Charles Hubert Hastings Parry (1848-1918) was born in Bournemouth, England. As far as music went, he received some lessons on the piano as a youth but did not formally study music. He was educated Eton and Oxford and though he showed an extraordinary aptitude for music, he took a degree in law and modern history as his father wanted him to have a career in commerce. From 1870 to 1877 he worked in the insurance industry, but at the same time studied with William Sterndale Bennett, and later with the pianist Edward Dannreuther when Brahms proved to be unavailable. After leaving the insurance industry, Parry became a full-time musician and during the last decades of the 19th century was widely regarded as one of England’s finest composers. In the 1890s he became director of the Royal College of Music and was appointed Professor of Music at Oxford.

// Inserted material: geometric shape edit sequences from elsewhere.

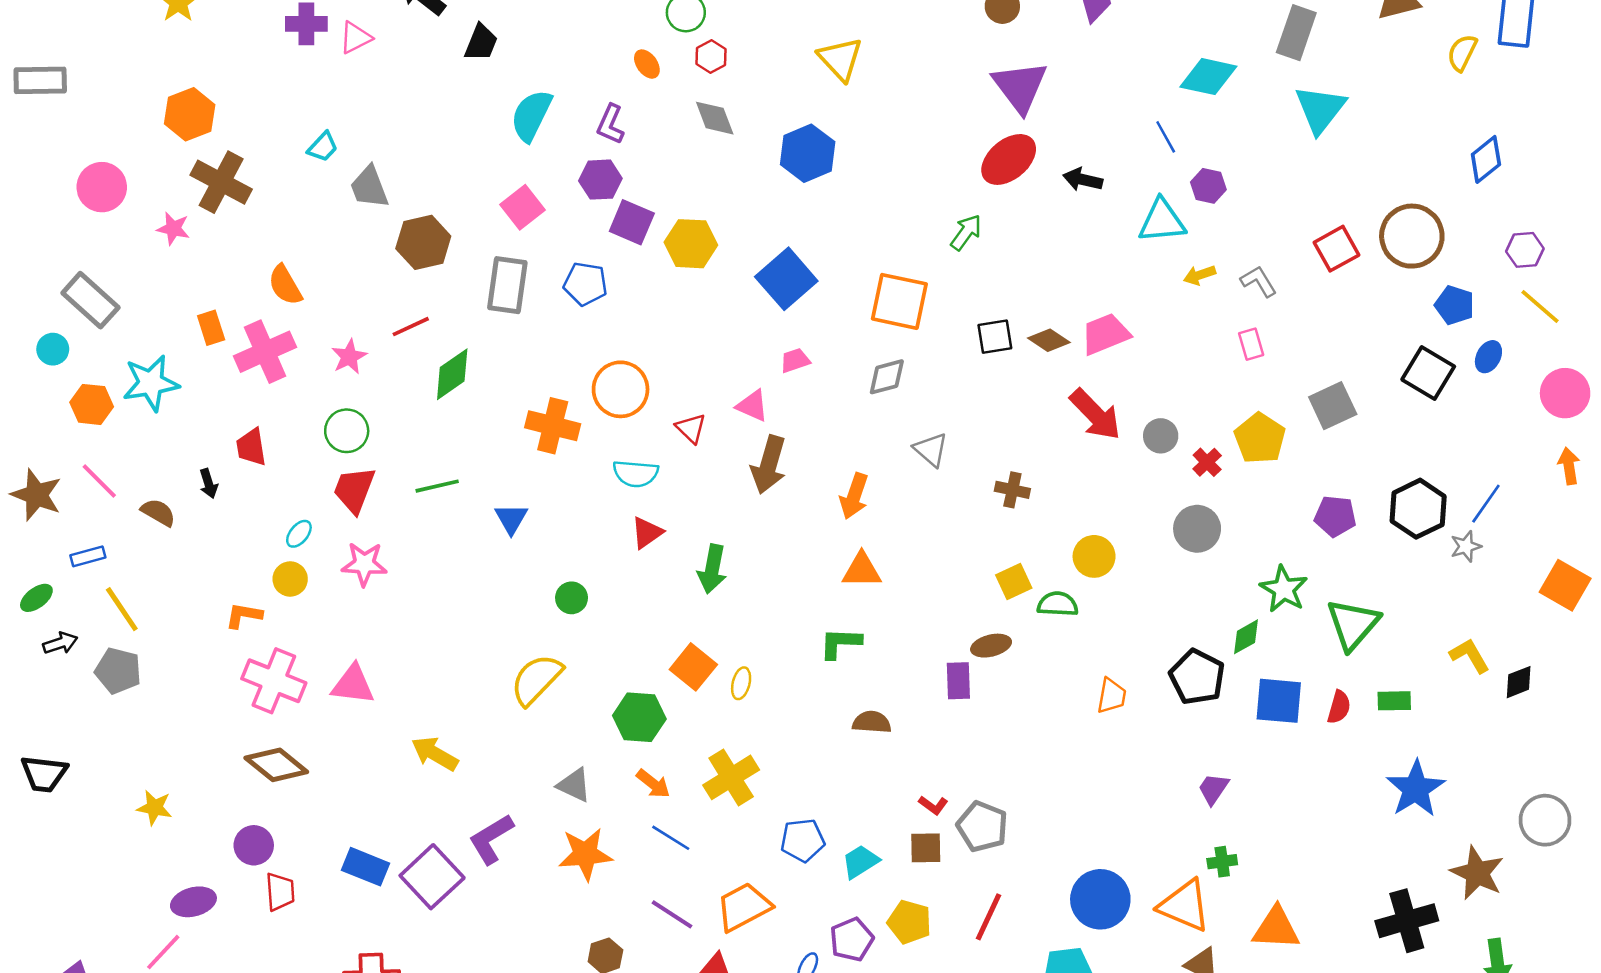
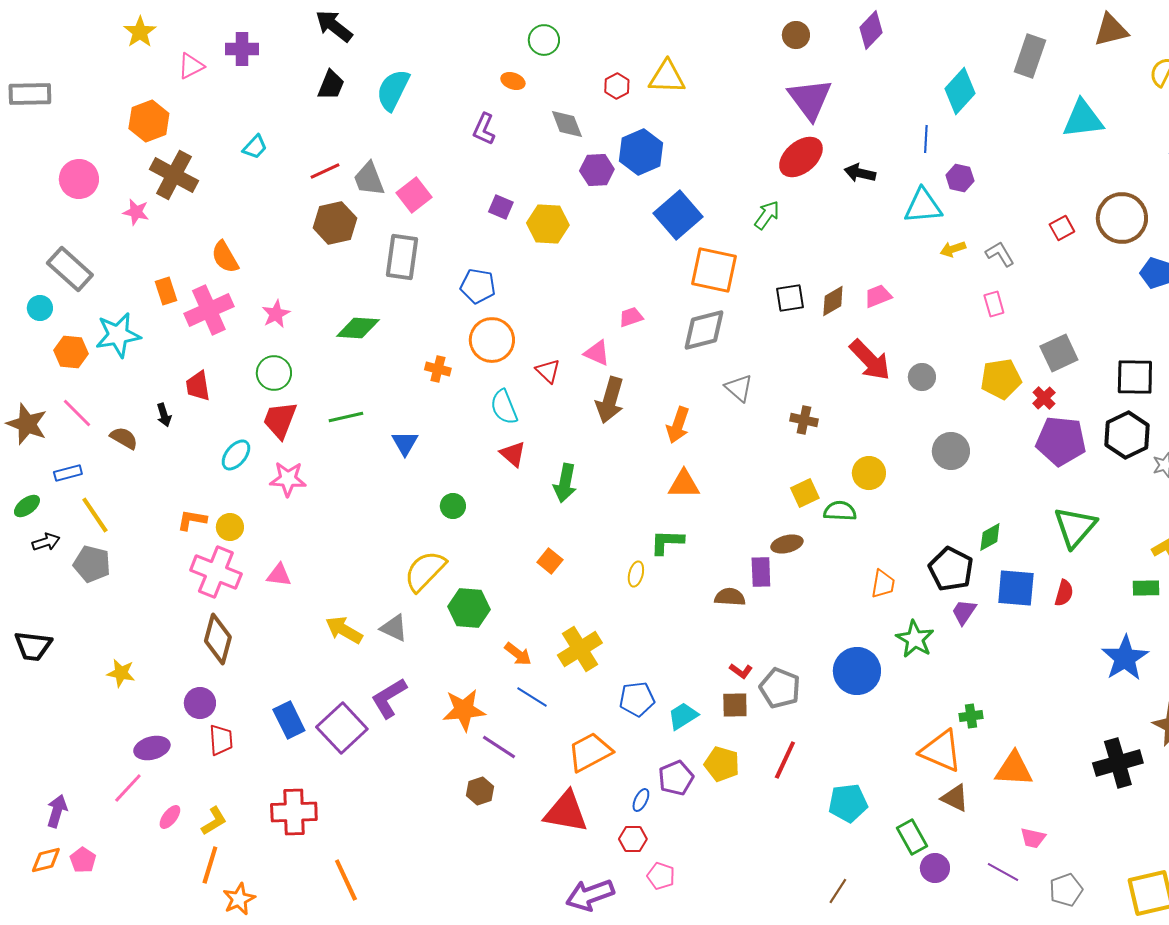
pink triangle: (355, 38) -> (191, 66), moved
black trapezoid: (481, 43) -> (331, 85), moved
red hexagon: (711, 56) -> (617, 86), moved
yellow triangle: (840, 59) -> (667, 77), turned -45
orange ellipse: (647, 64) -> (513, 81), turned -35
cyan diamond: (1208, 77) -> (960, 91), turned -60
cyan triangle: (1320, 109) -> (1083, 119), moved, turned 45
cyan semicircle: (531, 116) -> (393, 90), moved
blue line: (1166, 137) -> (926, 139), turned 32
purple hexagon: (600, 180) -> (597, 170), moved
gray trapezoid: (369, 187) -> (369, 179), moved
purple square: (632, 222) -> (501, 207), size x0.7
red square: (1336, 249) -> (1062, 228), size x0.7
blue square: (786, 279) -> (678, 215), moved
blue pentagon: (585, 284) -> (478, 286), moved
red line: (411, 327) -> (325, 171), moved
pink trapezoid: (1105, 334) -> (878, 296), size x0.7
brown diamond: (1049, 340) -> (833, 301), turned -64
black square: (1428, 373) -> (1135, 377), moved, turned -30
green diamond: (452, 374) -> (358, 328), turned 39
gray diamond: (887, 377) -> (704, 330), size x1.4
orange cross: (553, 426) -> (438, 369), size x0.6
yellow pentagon: (1260, 438) -> (1001, 379), turned 30
red cross: (1207, 462) -> (1044, 398), moved
cyan semicircle: (636, 473) -> (504, 407), turned 63
purple pentagon: (1335, 516) -> (1061, 441), size x1.5
red triangle: (647, 533) -> (513, 454), turned -44
cyan ellipse: (299, 534) -> (236, 455), size x1.4
yellow circle: (290, 579) -> (230, 527), moved
green star: (1284, 589) -> (915, 639), moved
orange square: (693, 667) -> (550, 561), size x0.7
yellow ellipse: (741, 683) -> (636, 574), moved
pink triangle: (353, 685) -> (279, 575), size x0.7
green rectangle: (1394, 701) -> (1146, 588), moved
green hexagon: (639, 717) -> (469, 608), moved
brown semicircle: (872, 722) -> (730, 597), moved
brown diamond: (276, 765) -> (218, 639), turned 66
gray triangle: (574, 785) -> (394, 628), moved
purple trapezoid: (1213, 789) -> (964, 612), moved
blue rectangle: (366, 867) -> (289, 720), turned 42
blue circle: (1100, 899) -> (857, 671), moved
purple line: (672, 914) -> (499, 747), moved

Many felt that Parry’s tremendous promise as a composer was hampered by the immense amount of work he took on as a teacher and administrator. He helped establish classical music at the centre of English cultural life. As head of the Royal College of Music, his pupils included Gustav Holst, Ralph Vaughan Williams, Frank Bridge and John Ireland.
The opening movement, Maestoso--Allegro con fuoco, begins with an slow, stately introduction which is seamlessly incorporated into the turbulent and passionate first theme of the Allegro. The whole movement is permeated with intense rhythmical energy. A highly lyrical slow movement, Lento, follows. Then comes a buoyant scherzo, Allegro vivace, with a melodious trio. The finale, Maestoso--Allegro con moto, begins with an introduction which recalls the first movement. The main theme of the Allegro (where our sound-bite begins) is Brahmsian in nature, but melodies from each of the preceding movements make brief appearances in altered forms.
Out of print since the end of the First World War, this is a work which would do well in the concert hall but can also be enjoyed fully by amateurs.